Training principles are the universally applicable guidelines that should be met in order to achieve a given training objective. There are specific principles laid out in most sport science texts that apply to all training methods, regardless of the goal. However these text book principles only really show a small part of the picture. There are certain principles that are neglected within the world of academia. For this reason Unleashed Training has combined the text book principles of strength and conditioning with a unique set of principles that, if followed, will always produce the stated training objective.

In order to fully understand strength and conditioning and to understand fitness as a whole, it is necessary to have a set of fundamental guidelines that apply to all physical training. These guidelines allow an athlete, coach or aspiring fitness enthusiast to structure a program in a specific manner while being guided by a checklist of actions and requirements. That is what this set of training principles aims to do, provide an overall guideline for constructing and implementing any training program.

Checklist of Training Principles

1. Consistency

2. Specificity

3. Progression

4. Recovery

5. Intensity

6. Frequency

7. Volume

8. Focus

9. Minimalism

10. Adaptation

Explanation of Training Principles

In order to understand how training principles are applied to a training program and to each component of fitness itself, it is essential to understand the meaning of each principle and to understand how it is applied in context.

Training Principle # 1 - Consistency

There are two elements of consistency. The first is consistency in training methods, types, components and individual drills and exercises. The second is consistency of training itself.

Remember this statement - IF SOMETHING IS WORTH DOING AT ALL IT IS WORTH DOING REGULARLY. Applying a specific exercise or training method needs to be consistent in order to produce an adaptive response. Quite often, athletes and fitness enthusiasts will deviate from their regularly training schedule to do something as a one-off. The general understanding is that doing something different all the time will result in the shock and confusion of the muscular and nervous system, resulting in greater gains in fitness. This is a common feature of training systems. However the problem with this approach is that doing something as a one-off or only doing that specific element sporadically will result in wasted time and energy because there is no consistency, which results in no foundation for an adaptive response. If an athlete is going to include squats within a workout then squats need to be a part of the broader, overall training program or there will be no benefit in doing them at all. This is closely tied to the principle of progression.

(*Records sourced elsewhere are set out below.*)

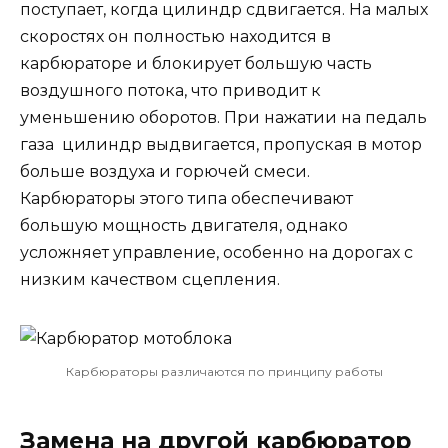
поступает, когда цилиндр сдвигается. На малых
скоростях он полностью находится в
карбюраторе и блокирует большую часть
воздушного потока, что приводит к
уменьшению оборотов. При нажатии на педаль
газа цилиндр выдвигается, пропуская в мотор
больше воздуха и горючей смеси.
Карбюраторы этого типа обеспечивают
большую мощность двигателя, однако
усложняет управление, особенно на дорогах с
низким качеством сцепления.
Карбюраторы различаются по принципу работы
Замена на другой карбюратор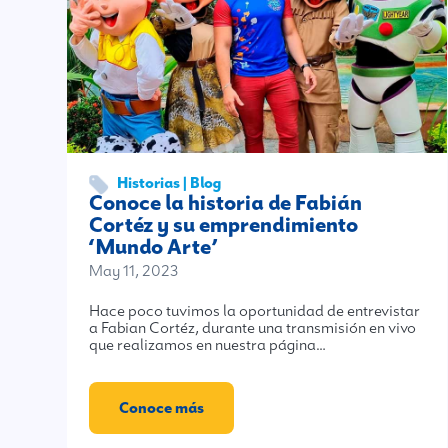
Historias | Blog
Conoce la historia de Fabián
Cortéz y su emprendimiento
‘Mundo Arte’
May 11, 2023
Hace poco tuvimos la oportunidad de entrevistar
a Fabian Cortéz, durante una transmisión en vivo
que realizamos en nuestra página…
Conoce más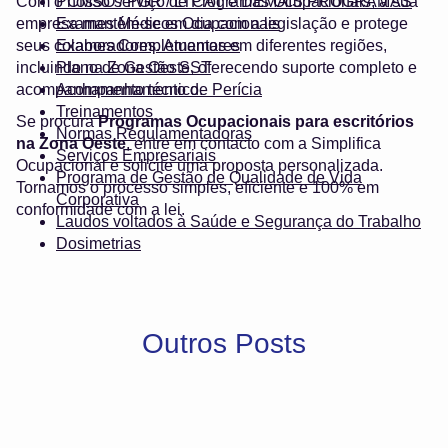
Com o nosso serviço de Programas Ocupacionais, a sua
PCMSO / PGR / LTCAT e DEMAIS PROGRAMAS
empresa mantém-se em dia com a legislação e protege
Exames Médicos Ocupacionais
seus colaboradores. Atuamos em diferentes regiões,
Exames Complementares
incluindo na Zona Oeste, oferecendo suporte completo e
Plano de Gestão SST
acompanhamento técnico.
Acompanhamento de Perícia
Treinamentos
Se procura
Programas Ocupacionais para escritórios
Normas Regulamentadoras
na Zona Oeste
, entre em contacto com a Simplifica
Serviços Empresariais
Ocupacional e solicite uma proposta personalizada.
Programa de Gestão de Qualidade de Vida
Tornamos o processo simples, eficiente e 100% em
Corporativa
conformidade com a lei.
Laudos voltados à Saúde e Segurança do Trabalho
Dosimetrias
Outros Posts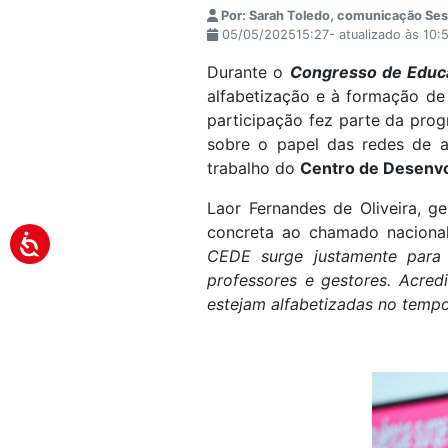
Por: Sarah Toledo, comunicação Ses
05/05/202515:27- atualizado às 10
Durante o
Congresso de Educa
alfabetização e à formação de
participação fez parte da prog
sobre o papel das redes de 
trabalho do
Centro de Desenvo
Laor Fernandes de Oliveira, 
concreta ao chamado nacional 
CEDE surge justamente para 
professores e gestores. Acre
estejam alfabetizadas no temp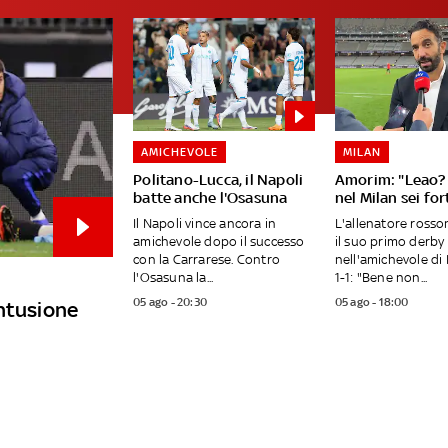
AMICHEVOLE
MILAN
Politano-Lucca, il Napoli
Amorim: "Leao? 
batte anche l'Osasuna
nel Milan sei fo
Il Napoli vince ancora in
L'allenatore ross
amichevole dopo il successo
il suo primo derby
con la Carrarese. Contro
nell'amichevole di 
l'Osasuna la...
1-1: "Bene non...
05 ago - 20:30
05 ago - 18:00
ontusione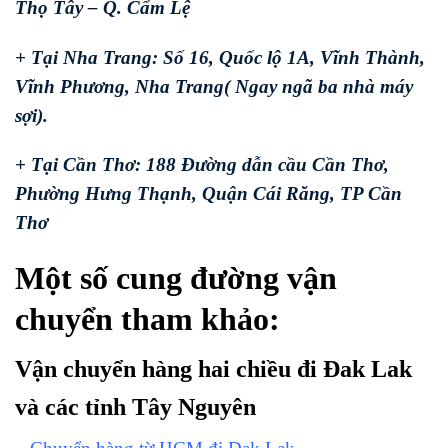
Thọ Tây – Q. Cẩm Lệ
+ Tại Nha Trang: Số 16, Quốc lộ 1A, Vĩnh Thành,
Vĩnh Phương, Nha Trang( Ngay ngã ba nhà máy
sợi).
+ Tại Cần Thơ: 188 Đường dẫn cầu Cần Thơ,
Phường Hưng Thạnh, Quận Cái Răng, TP Cần
Thơ
Một số cung đường vận
chuyển tham khảo:
Vận chuyển hàng hai chiều đi Đak Lak
và các tỉnh Tây Nguyên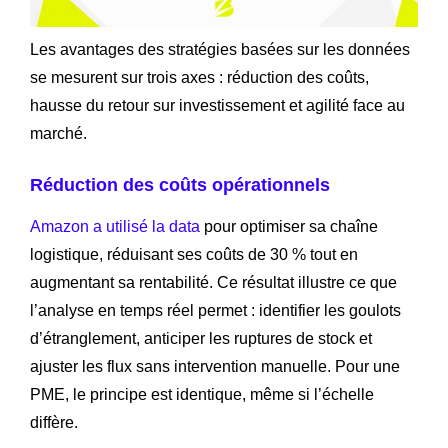
Les avantages des stratégies basées sur les données
se mesurent sur trois axes : réduction des coûts,
hausse du retour sur investissement et agilité face au
marché.
Réduction des coûts opérationnels
Amazon a utilisé la data
pour optimiser sa chaîne
logistique, réduisant ses coûts de 30 % tout en
augmentant sa rentabilité. Ce résultat illustre ce que
l’analyse en temps réel permet : identifier les goulots
d’étranglement, anticiper les ruptures de stock et
ajuster les flux sans intervention manuelle. Pour une
PME, le principe est identique, même si l’échelle
diffère.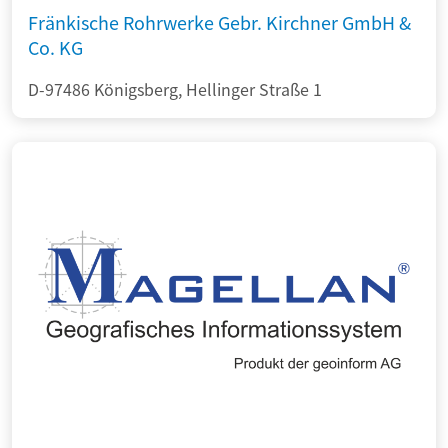
Fränkische Rohrwerke Gebr. Kirchner GmbH &
Co. KG
D-97486 Königsberg, Hellinger Straße 1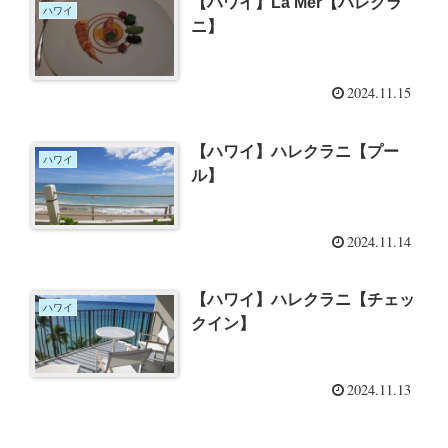
【ハワイ】La Mer【ハレクラ
ハワイ
ニ】
2024.11.15
【ハワイ】ハレクラニ【プー
ハワイ
ル】
2024.11.14
【ハワイ】ハレクラニ【チェッ
ハワイ
クイン】
2024.11.13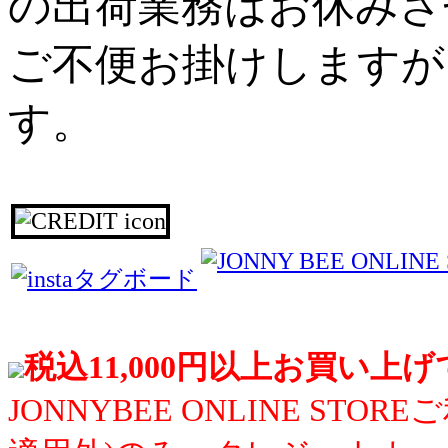
の出荷業務はお休みさ
ご不便お掛けしますが
す。
税込11,000円以上お買い上
JONNYBEE ONLINE S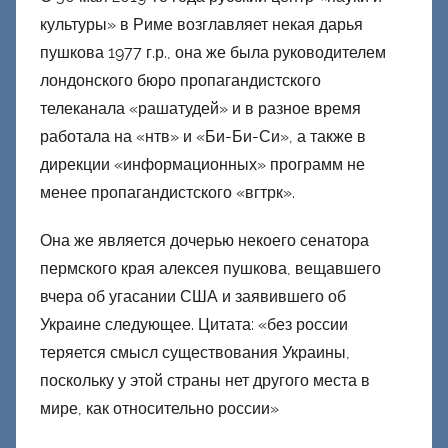
н
культуры» в Риме возглавляет некая дарья
е
пушкова 1977 г.р., она же была руководителем
ц
лондонского бюро пропагандистского
к
телеканала «рашатудей» и в разное время
и
работала на «нтв» и «Би-Би-Си», а также в
й
дирекции «информационных» программ не
менее пропагандистского «вгтрк».
Она же является дочерью некоего сенатора
пермского края алексея пушкова, вещавшего
вчера об угасании США и заявившего об
Украине следующее. Цитата: «без россии
теряется смысл существования Украины,
поскольку у этой страны нет другого места в
мире, как относительно россии»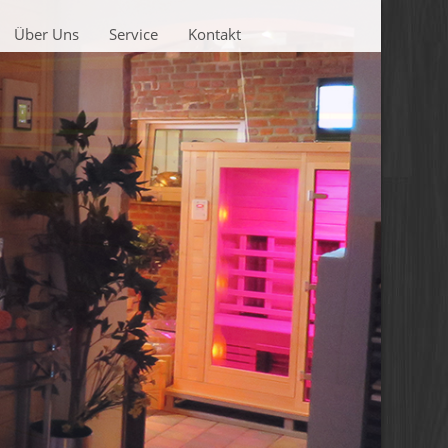
Über Uns
Service
Kontakt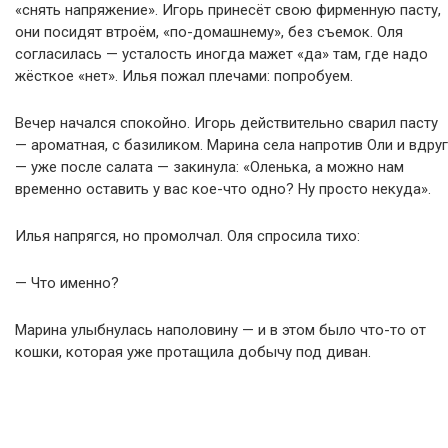
«снять напряжение». Игорь принесёт свою фирменную пасту,
они посидят втроём, «по-домашнему», без съемок. Оля
согласилась — усталость иногда мажет «да» там, где надо
жёсткое «нет». Илья пожал плечами: попробуем.
Вечер начался спокойно. Игорь действительно сварил пасту
— ароматная, с базиликом. Марина села напротив Оли и вдруг
— уже после салата — закинула: «Оленька, а можно нам
временно оставить у вас кое-что одно? Ну просто некуда».
Илья напрягся, но промолчал. Оля спросила тихо:
— Что именно?
Марина улыбнулась наполовину — и в этом было что-то от
кошки, которая уже протащила добычу под диван.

The second element of consistency is training as a whole. In order to produce a given training goal or objective training needs to be consistent and regular. If training is sporadic and not done regularly then the body will go through a detraining process or reversibility of adaptations, resulting in the athlete maintaining a below baseline capacity for the training that is undertaken.

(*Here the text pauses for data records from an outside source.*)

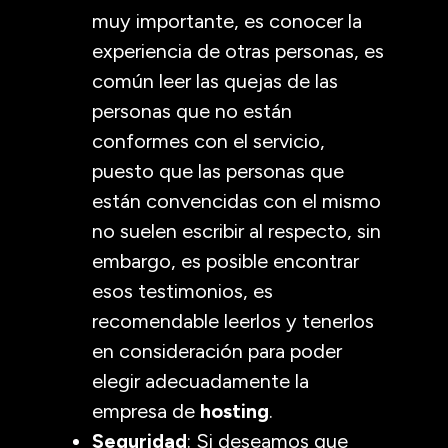
muy importante, es conocer la
experiencia de otras personas, es
común leer las quejas de las
personas que no están
conformes con el servicio,
puesto que las personas que
están convencidas con el mismo
no suelen escribir al respecto, sin
embargo, es posible encontrar
esos testimonios, es
recomendable leerlos y tenerlos
en consideración para poder
elegir adecuadamente la
empresa de
hosting
.
Seguridad
: Si deseamos que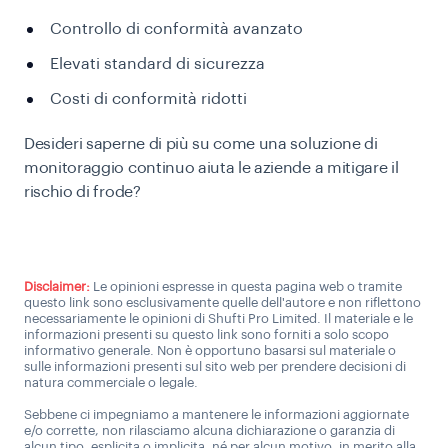
Controllo di conformità avanzato
Elevati standard di sicurezza
Costi di conformità ridotti
Desideri saperne di più su come una soluzione di
monitoraggio continuo aiuta le aziende a mitigare il
rischio di frode?
Siamo felici di assistervi per qualsiasi necessità
Disclaimer:
Le opinioni espresse in questa pagina web o tramite
questo link sono esclusivamente quelle dell'autore e non riflettono
necessariamente le opinioni di Shufti Pro Limited. Il materiale e le
informazioni presenti su questo link sono forniti a solo scopo
informativo generale. Non è opportuno basarsi sul materiale o
sulle informazioni presenti sul sito web per prendere decisioni di
natura commerciale o legale.
Sebbene ci impegniamo a mantenere le informazioni aggiornate
e/o corrette, non rilasciamo alcuna dichiarazione o garanzia di
alcun tipo, esplicita o implicita, né per alcun motivo, in merito alla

Training Principle # 2 - Specificity

Specificity refers to training that is specific to the demands of the training objective. A swimmer has different training and adaptation needs to a runner, who has different needs to the shot putter. Not all training is created equal. Every training method, exercise or drill has specific applications that will lead to a specific end result.

There are two components of specificity in training; the first is energy system specific, the second is biomechanics specific. Every training objective has within it specific demands on the body’s energy systems. There are three primary energy systems that determine training output. The anaerobic creatine phosphate system, which is responsible for maximal output over a very short space of time, generally under 10 seconds duration. Common to this energy system are displays of strength, speed and power, such as short sprint efforts, jumping or lifting a maximal weight. The anaerobic lactate system, which is responsible for maximal or near maximal output over a prolonged period of time lasting from 10 seconds up to three minutes. Common to this energy system are displays of prolonged maximal or near maximal output that result in the production of lactic acid and heavy oxygen debt. Examples include sprinting 400m, a maximum one minute interval of cycling or a strength exercise performed for a set of 6-12 reps. Lastly is the aerobic energy system, which supports activity that is well below maximal output and can be sustained indefinitely. Things such as long distance running, long distance cycling or prolonged walking fall into this category.

Training must be specific to the energy system demands of the training objective. If an athlete needs to improve maximal strength and output of power for a very short interval of time then training needs to reflect that demand. Training aerobically for this objective is not going to produce the desired outcome.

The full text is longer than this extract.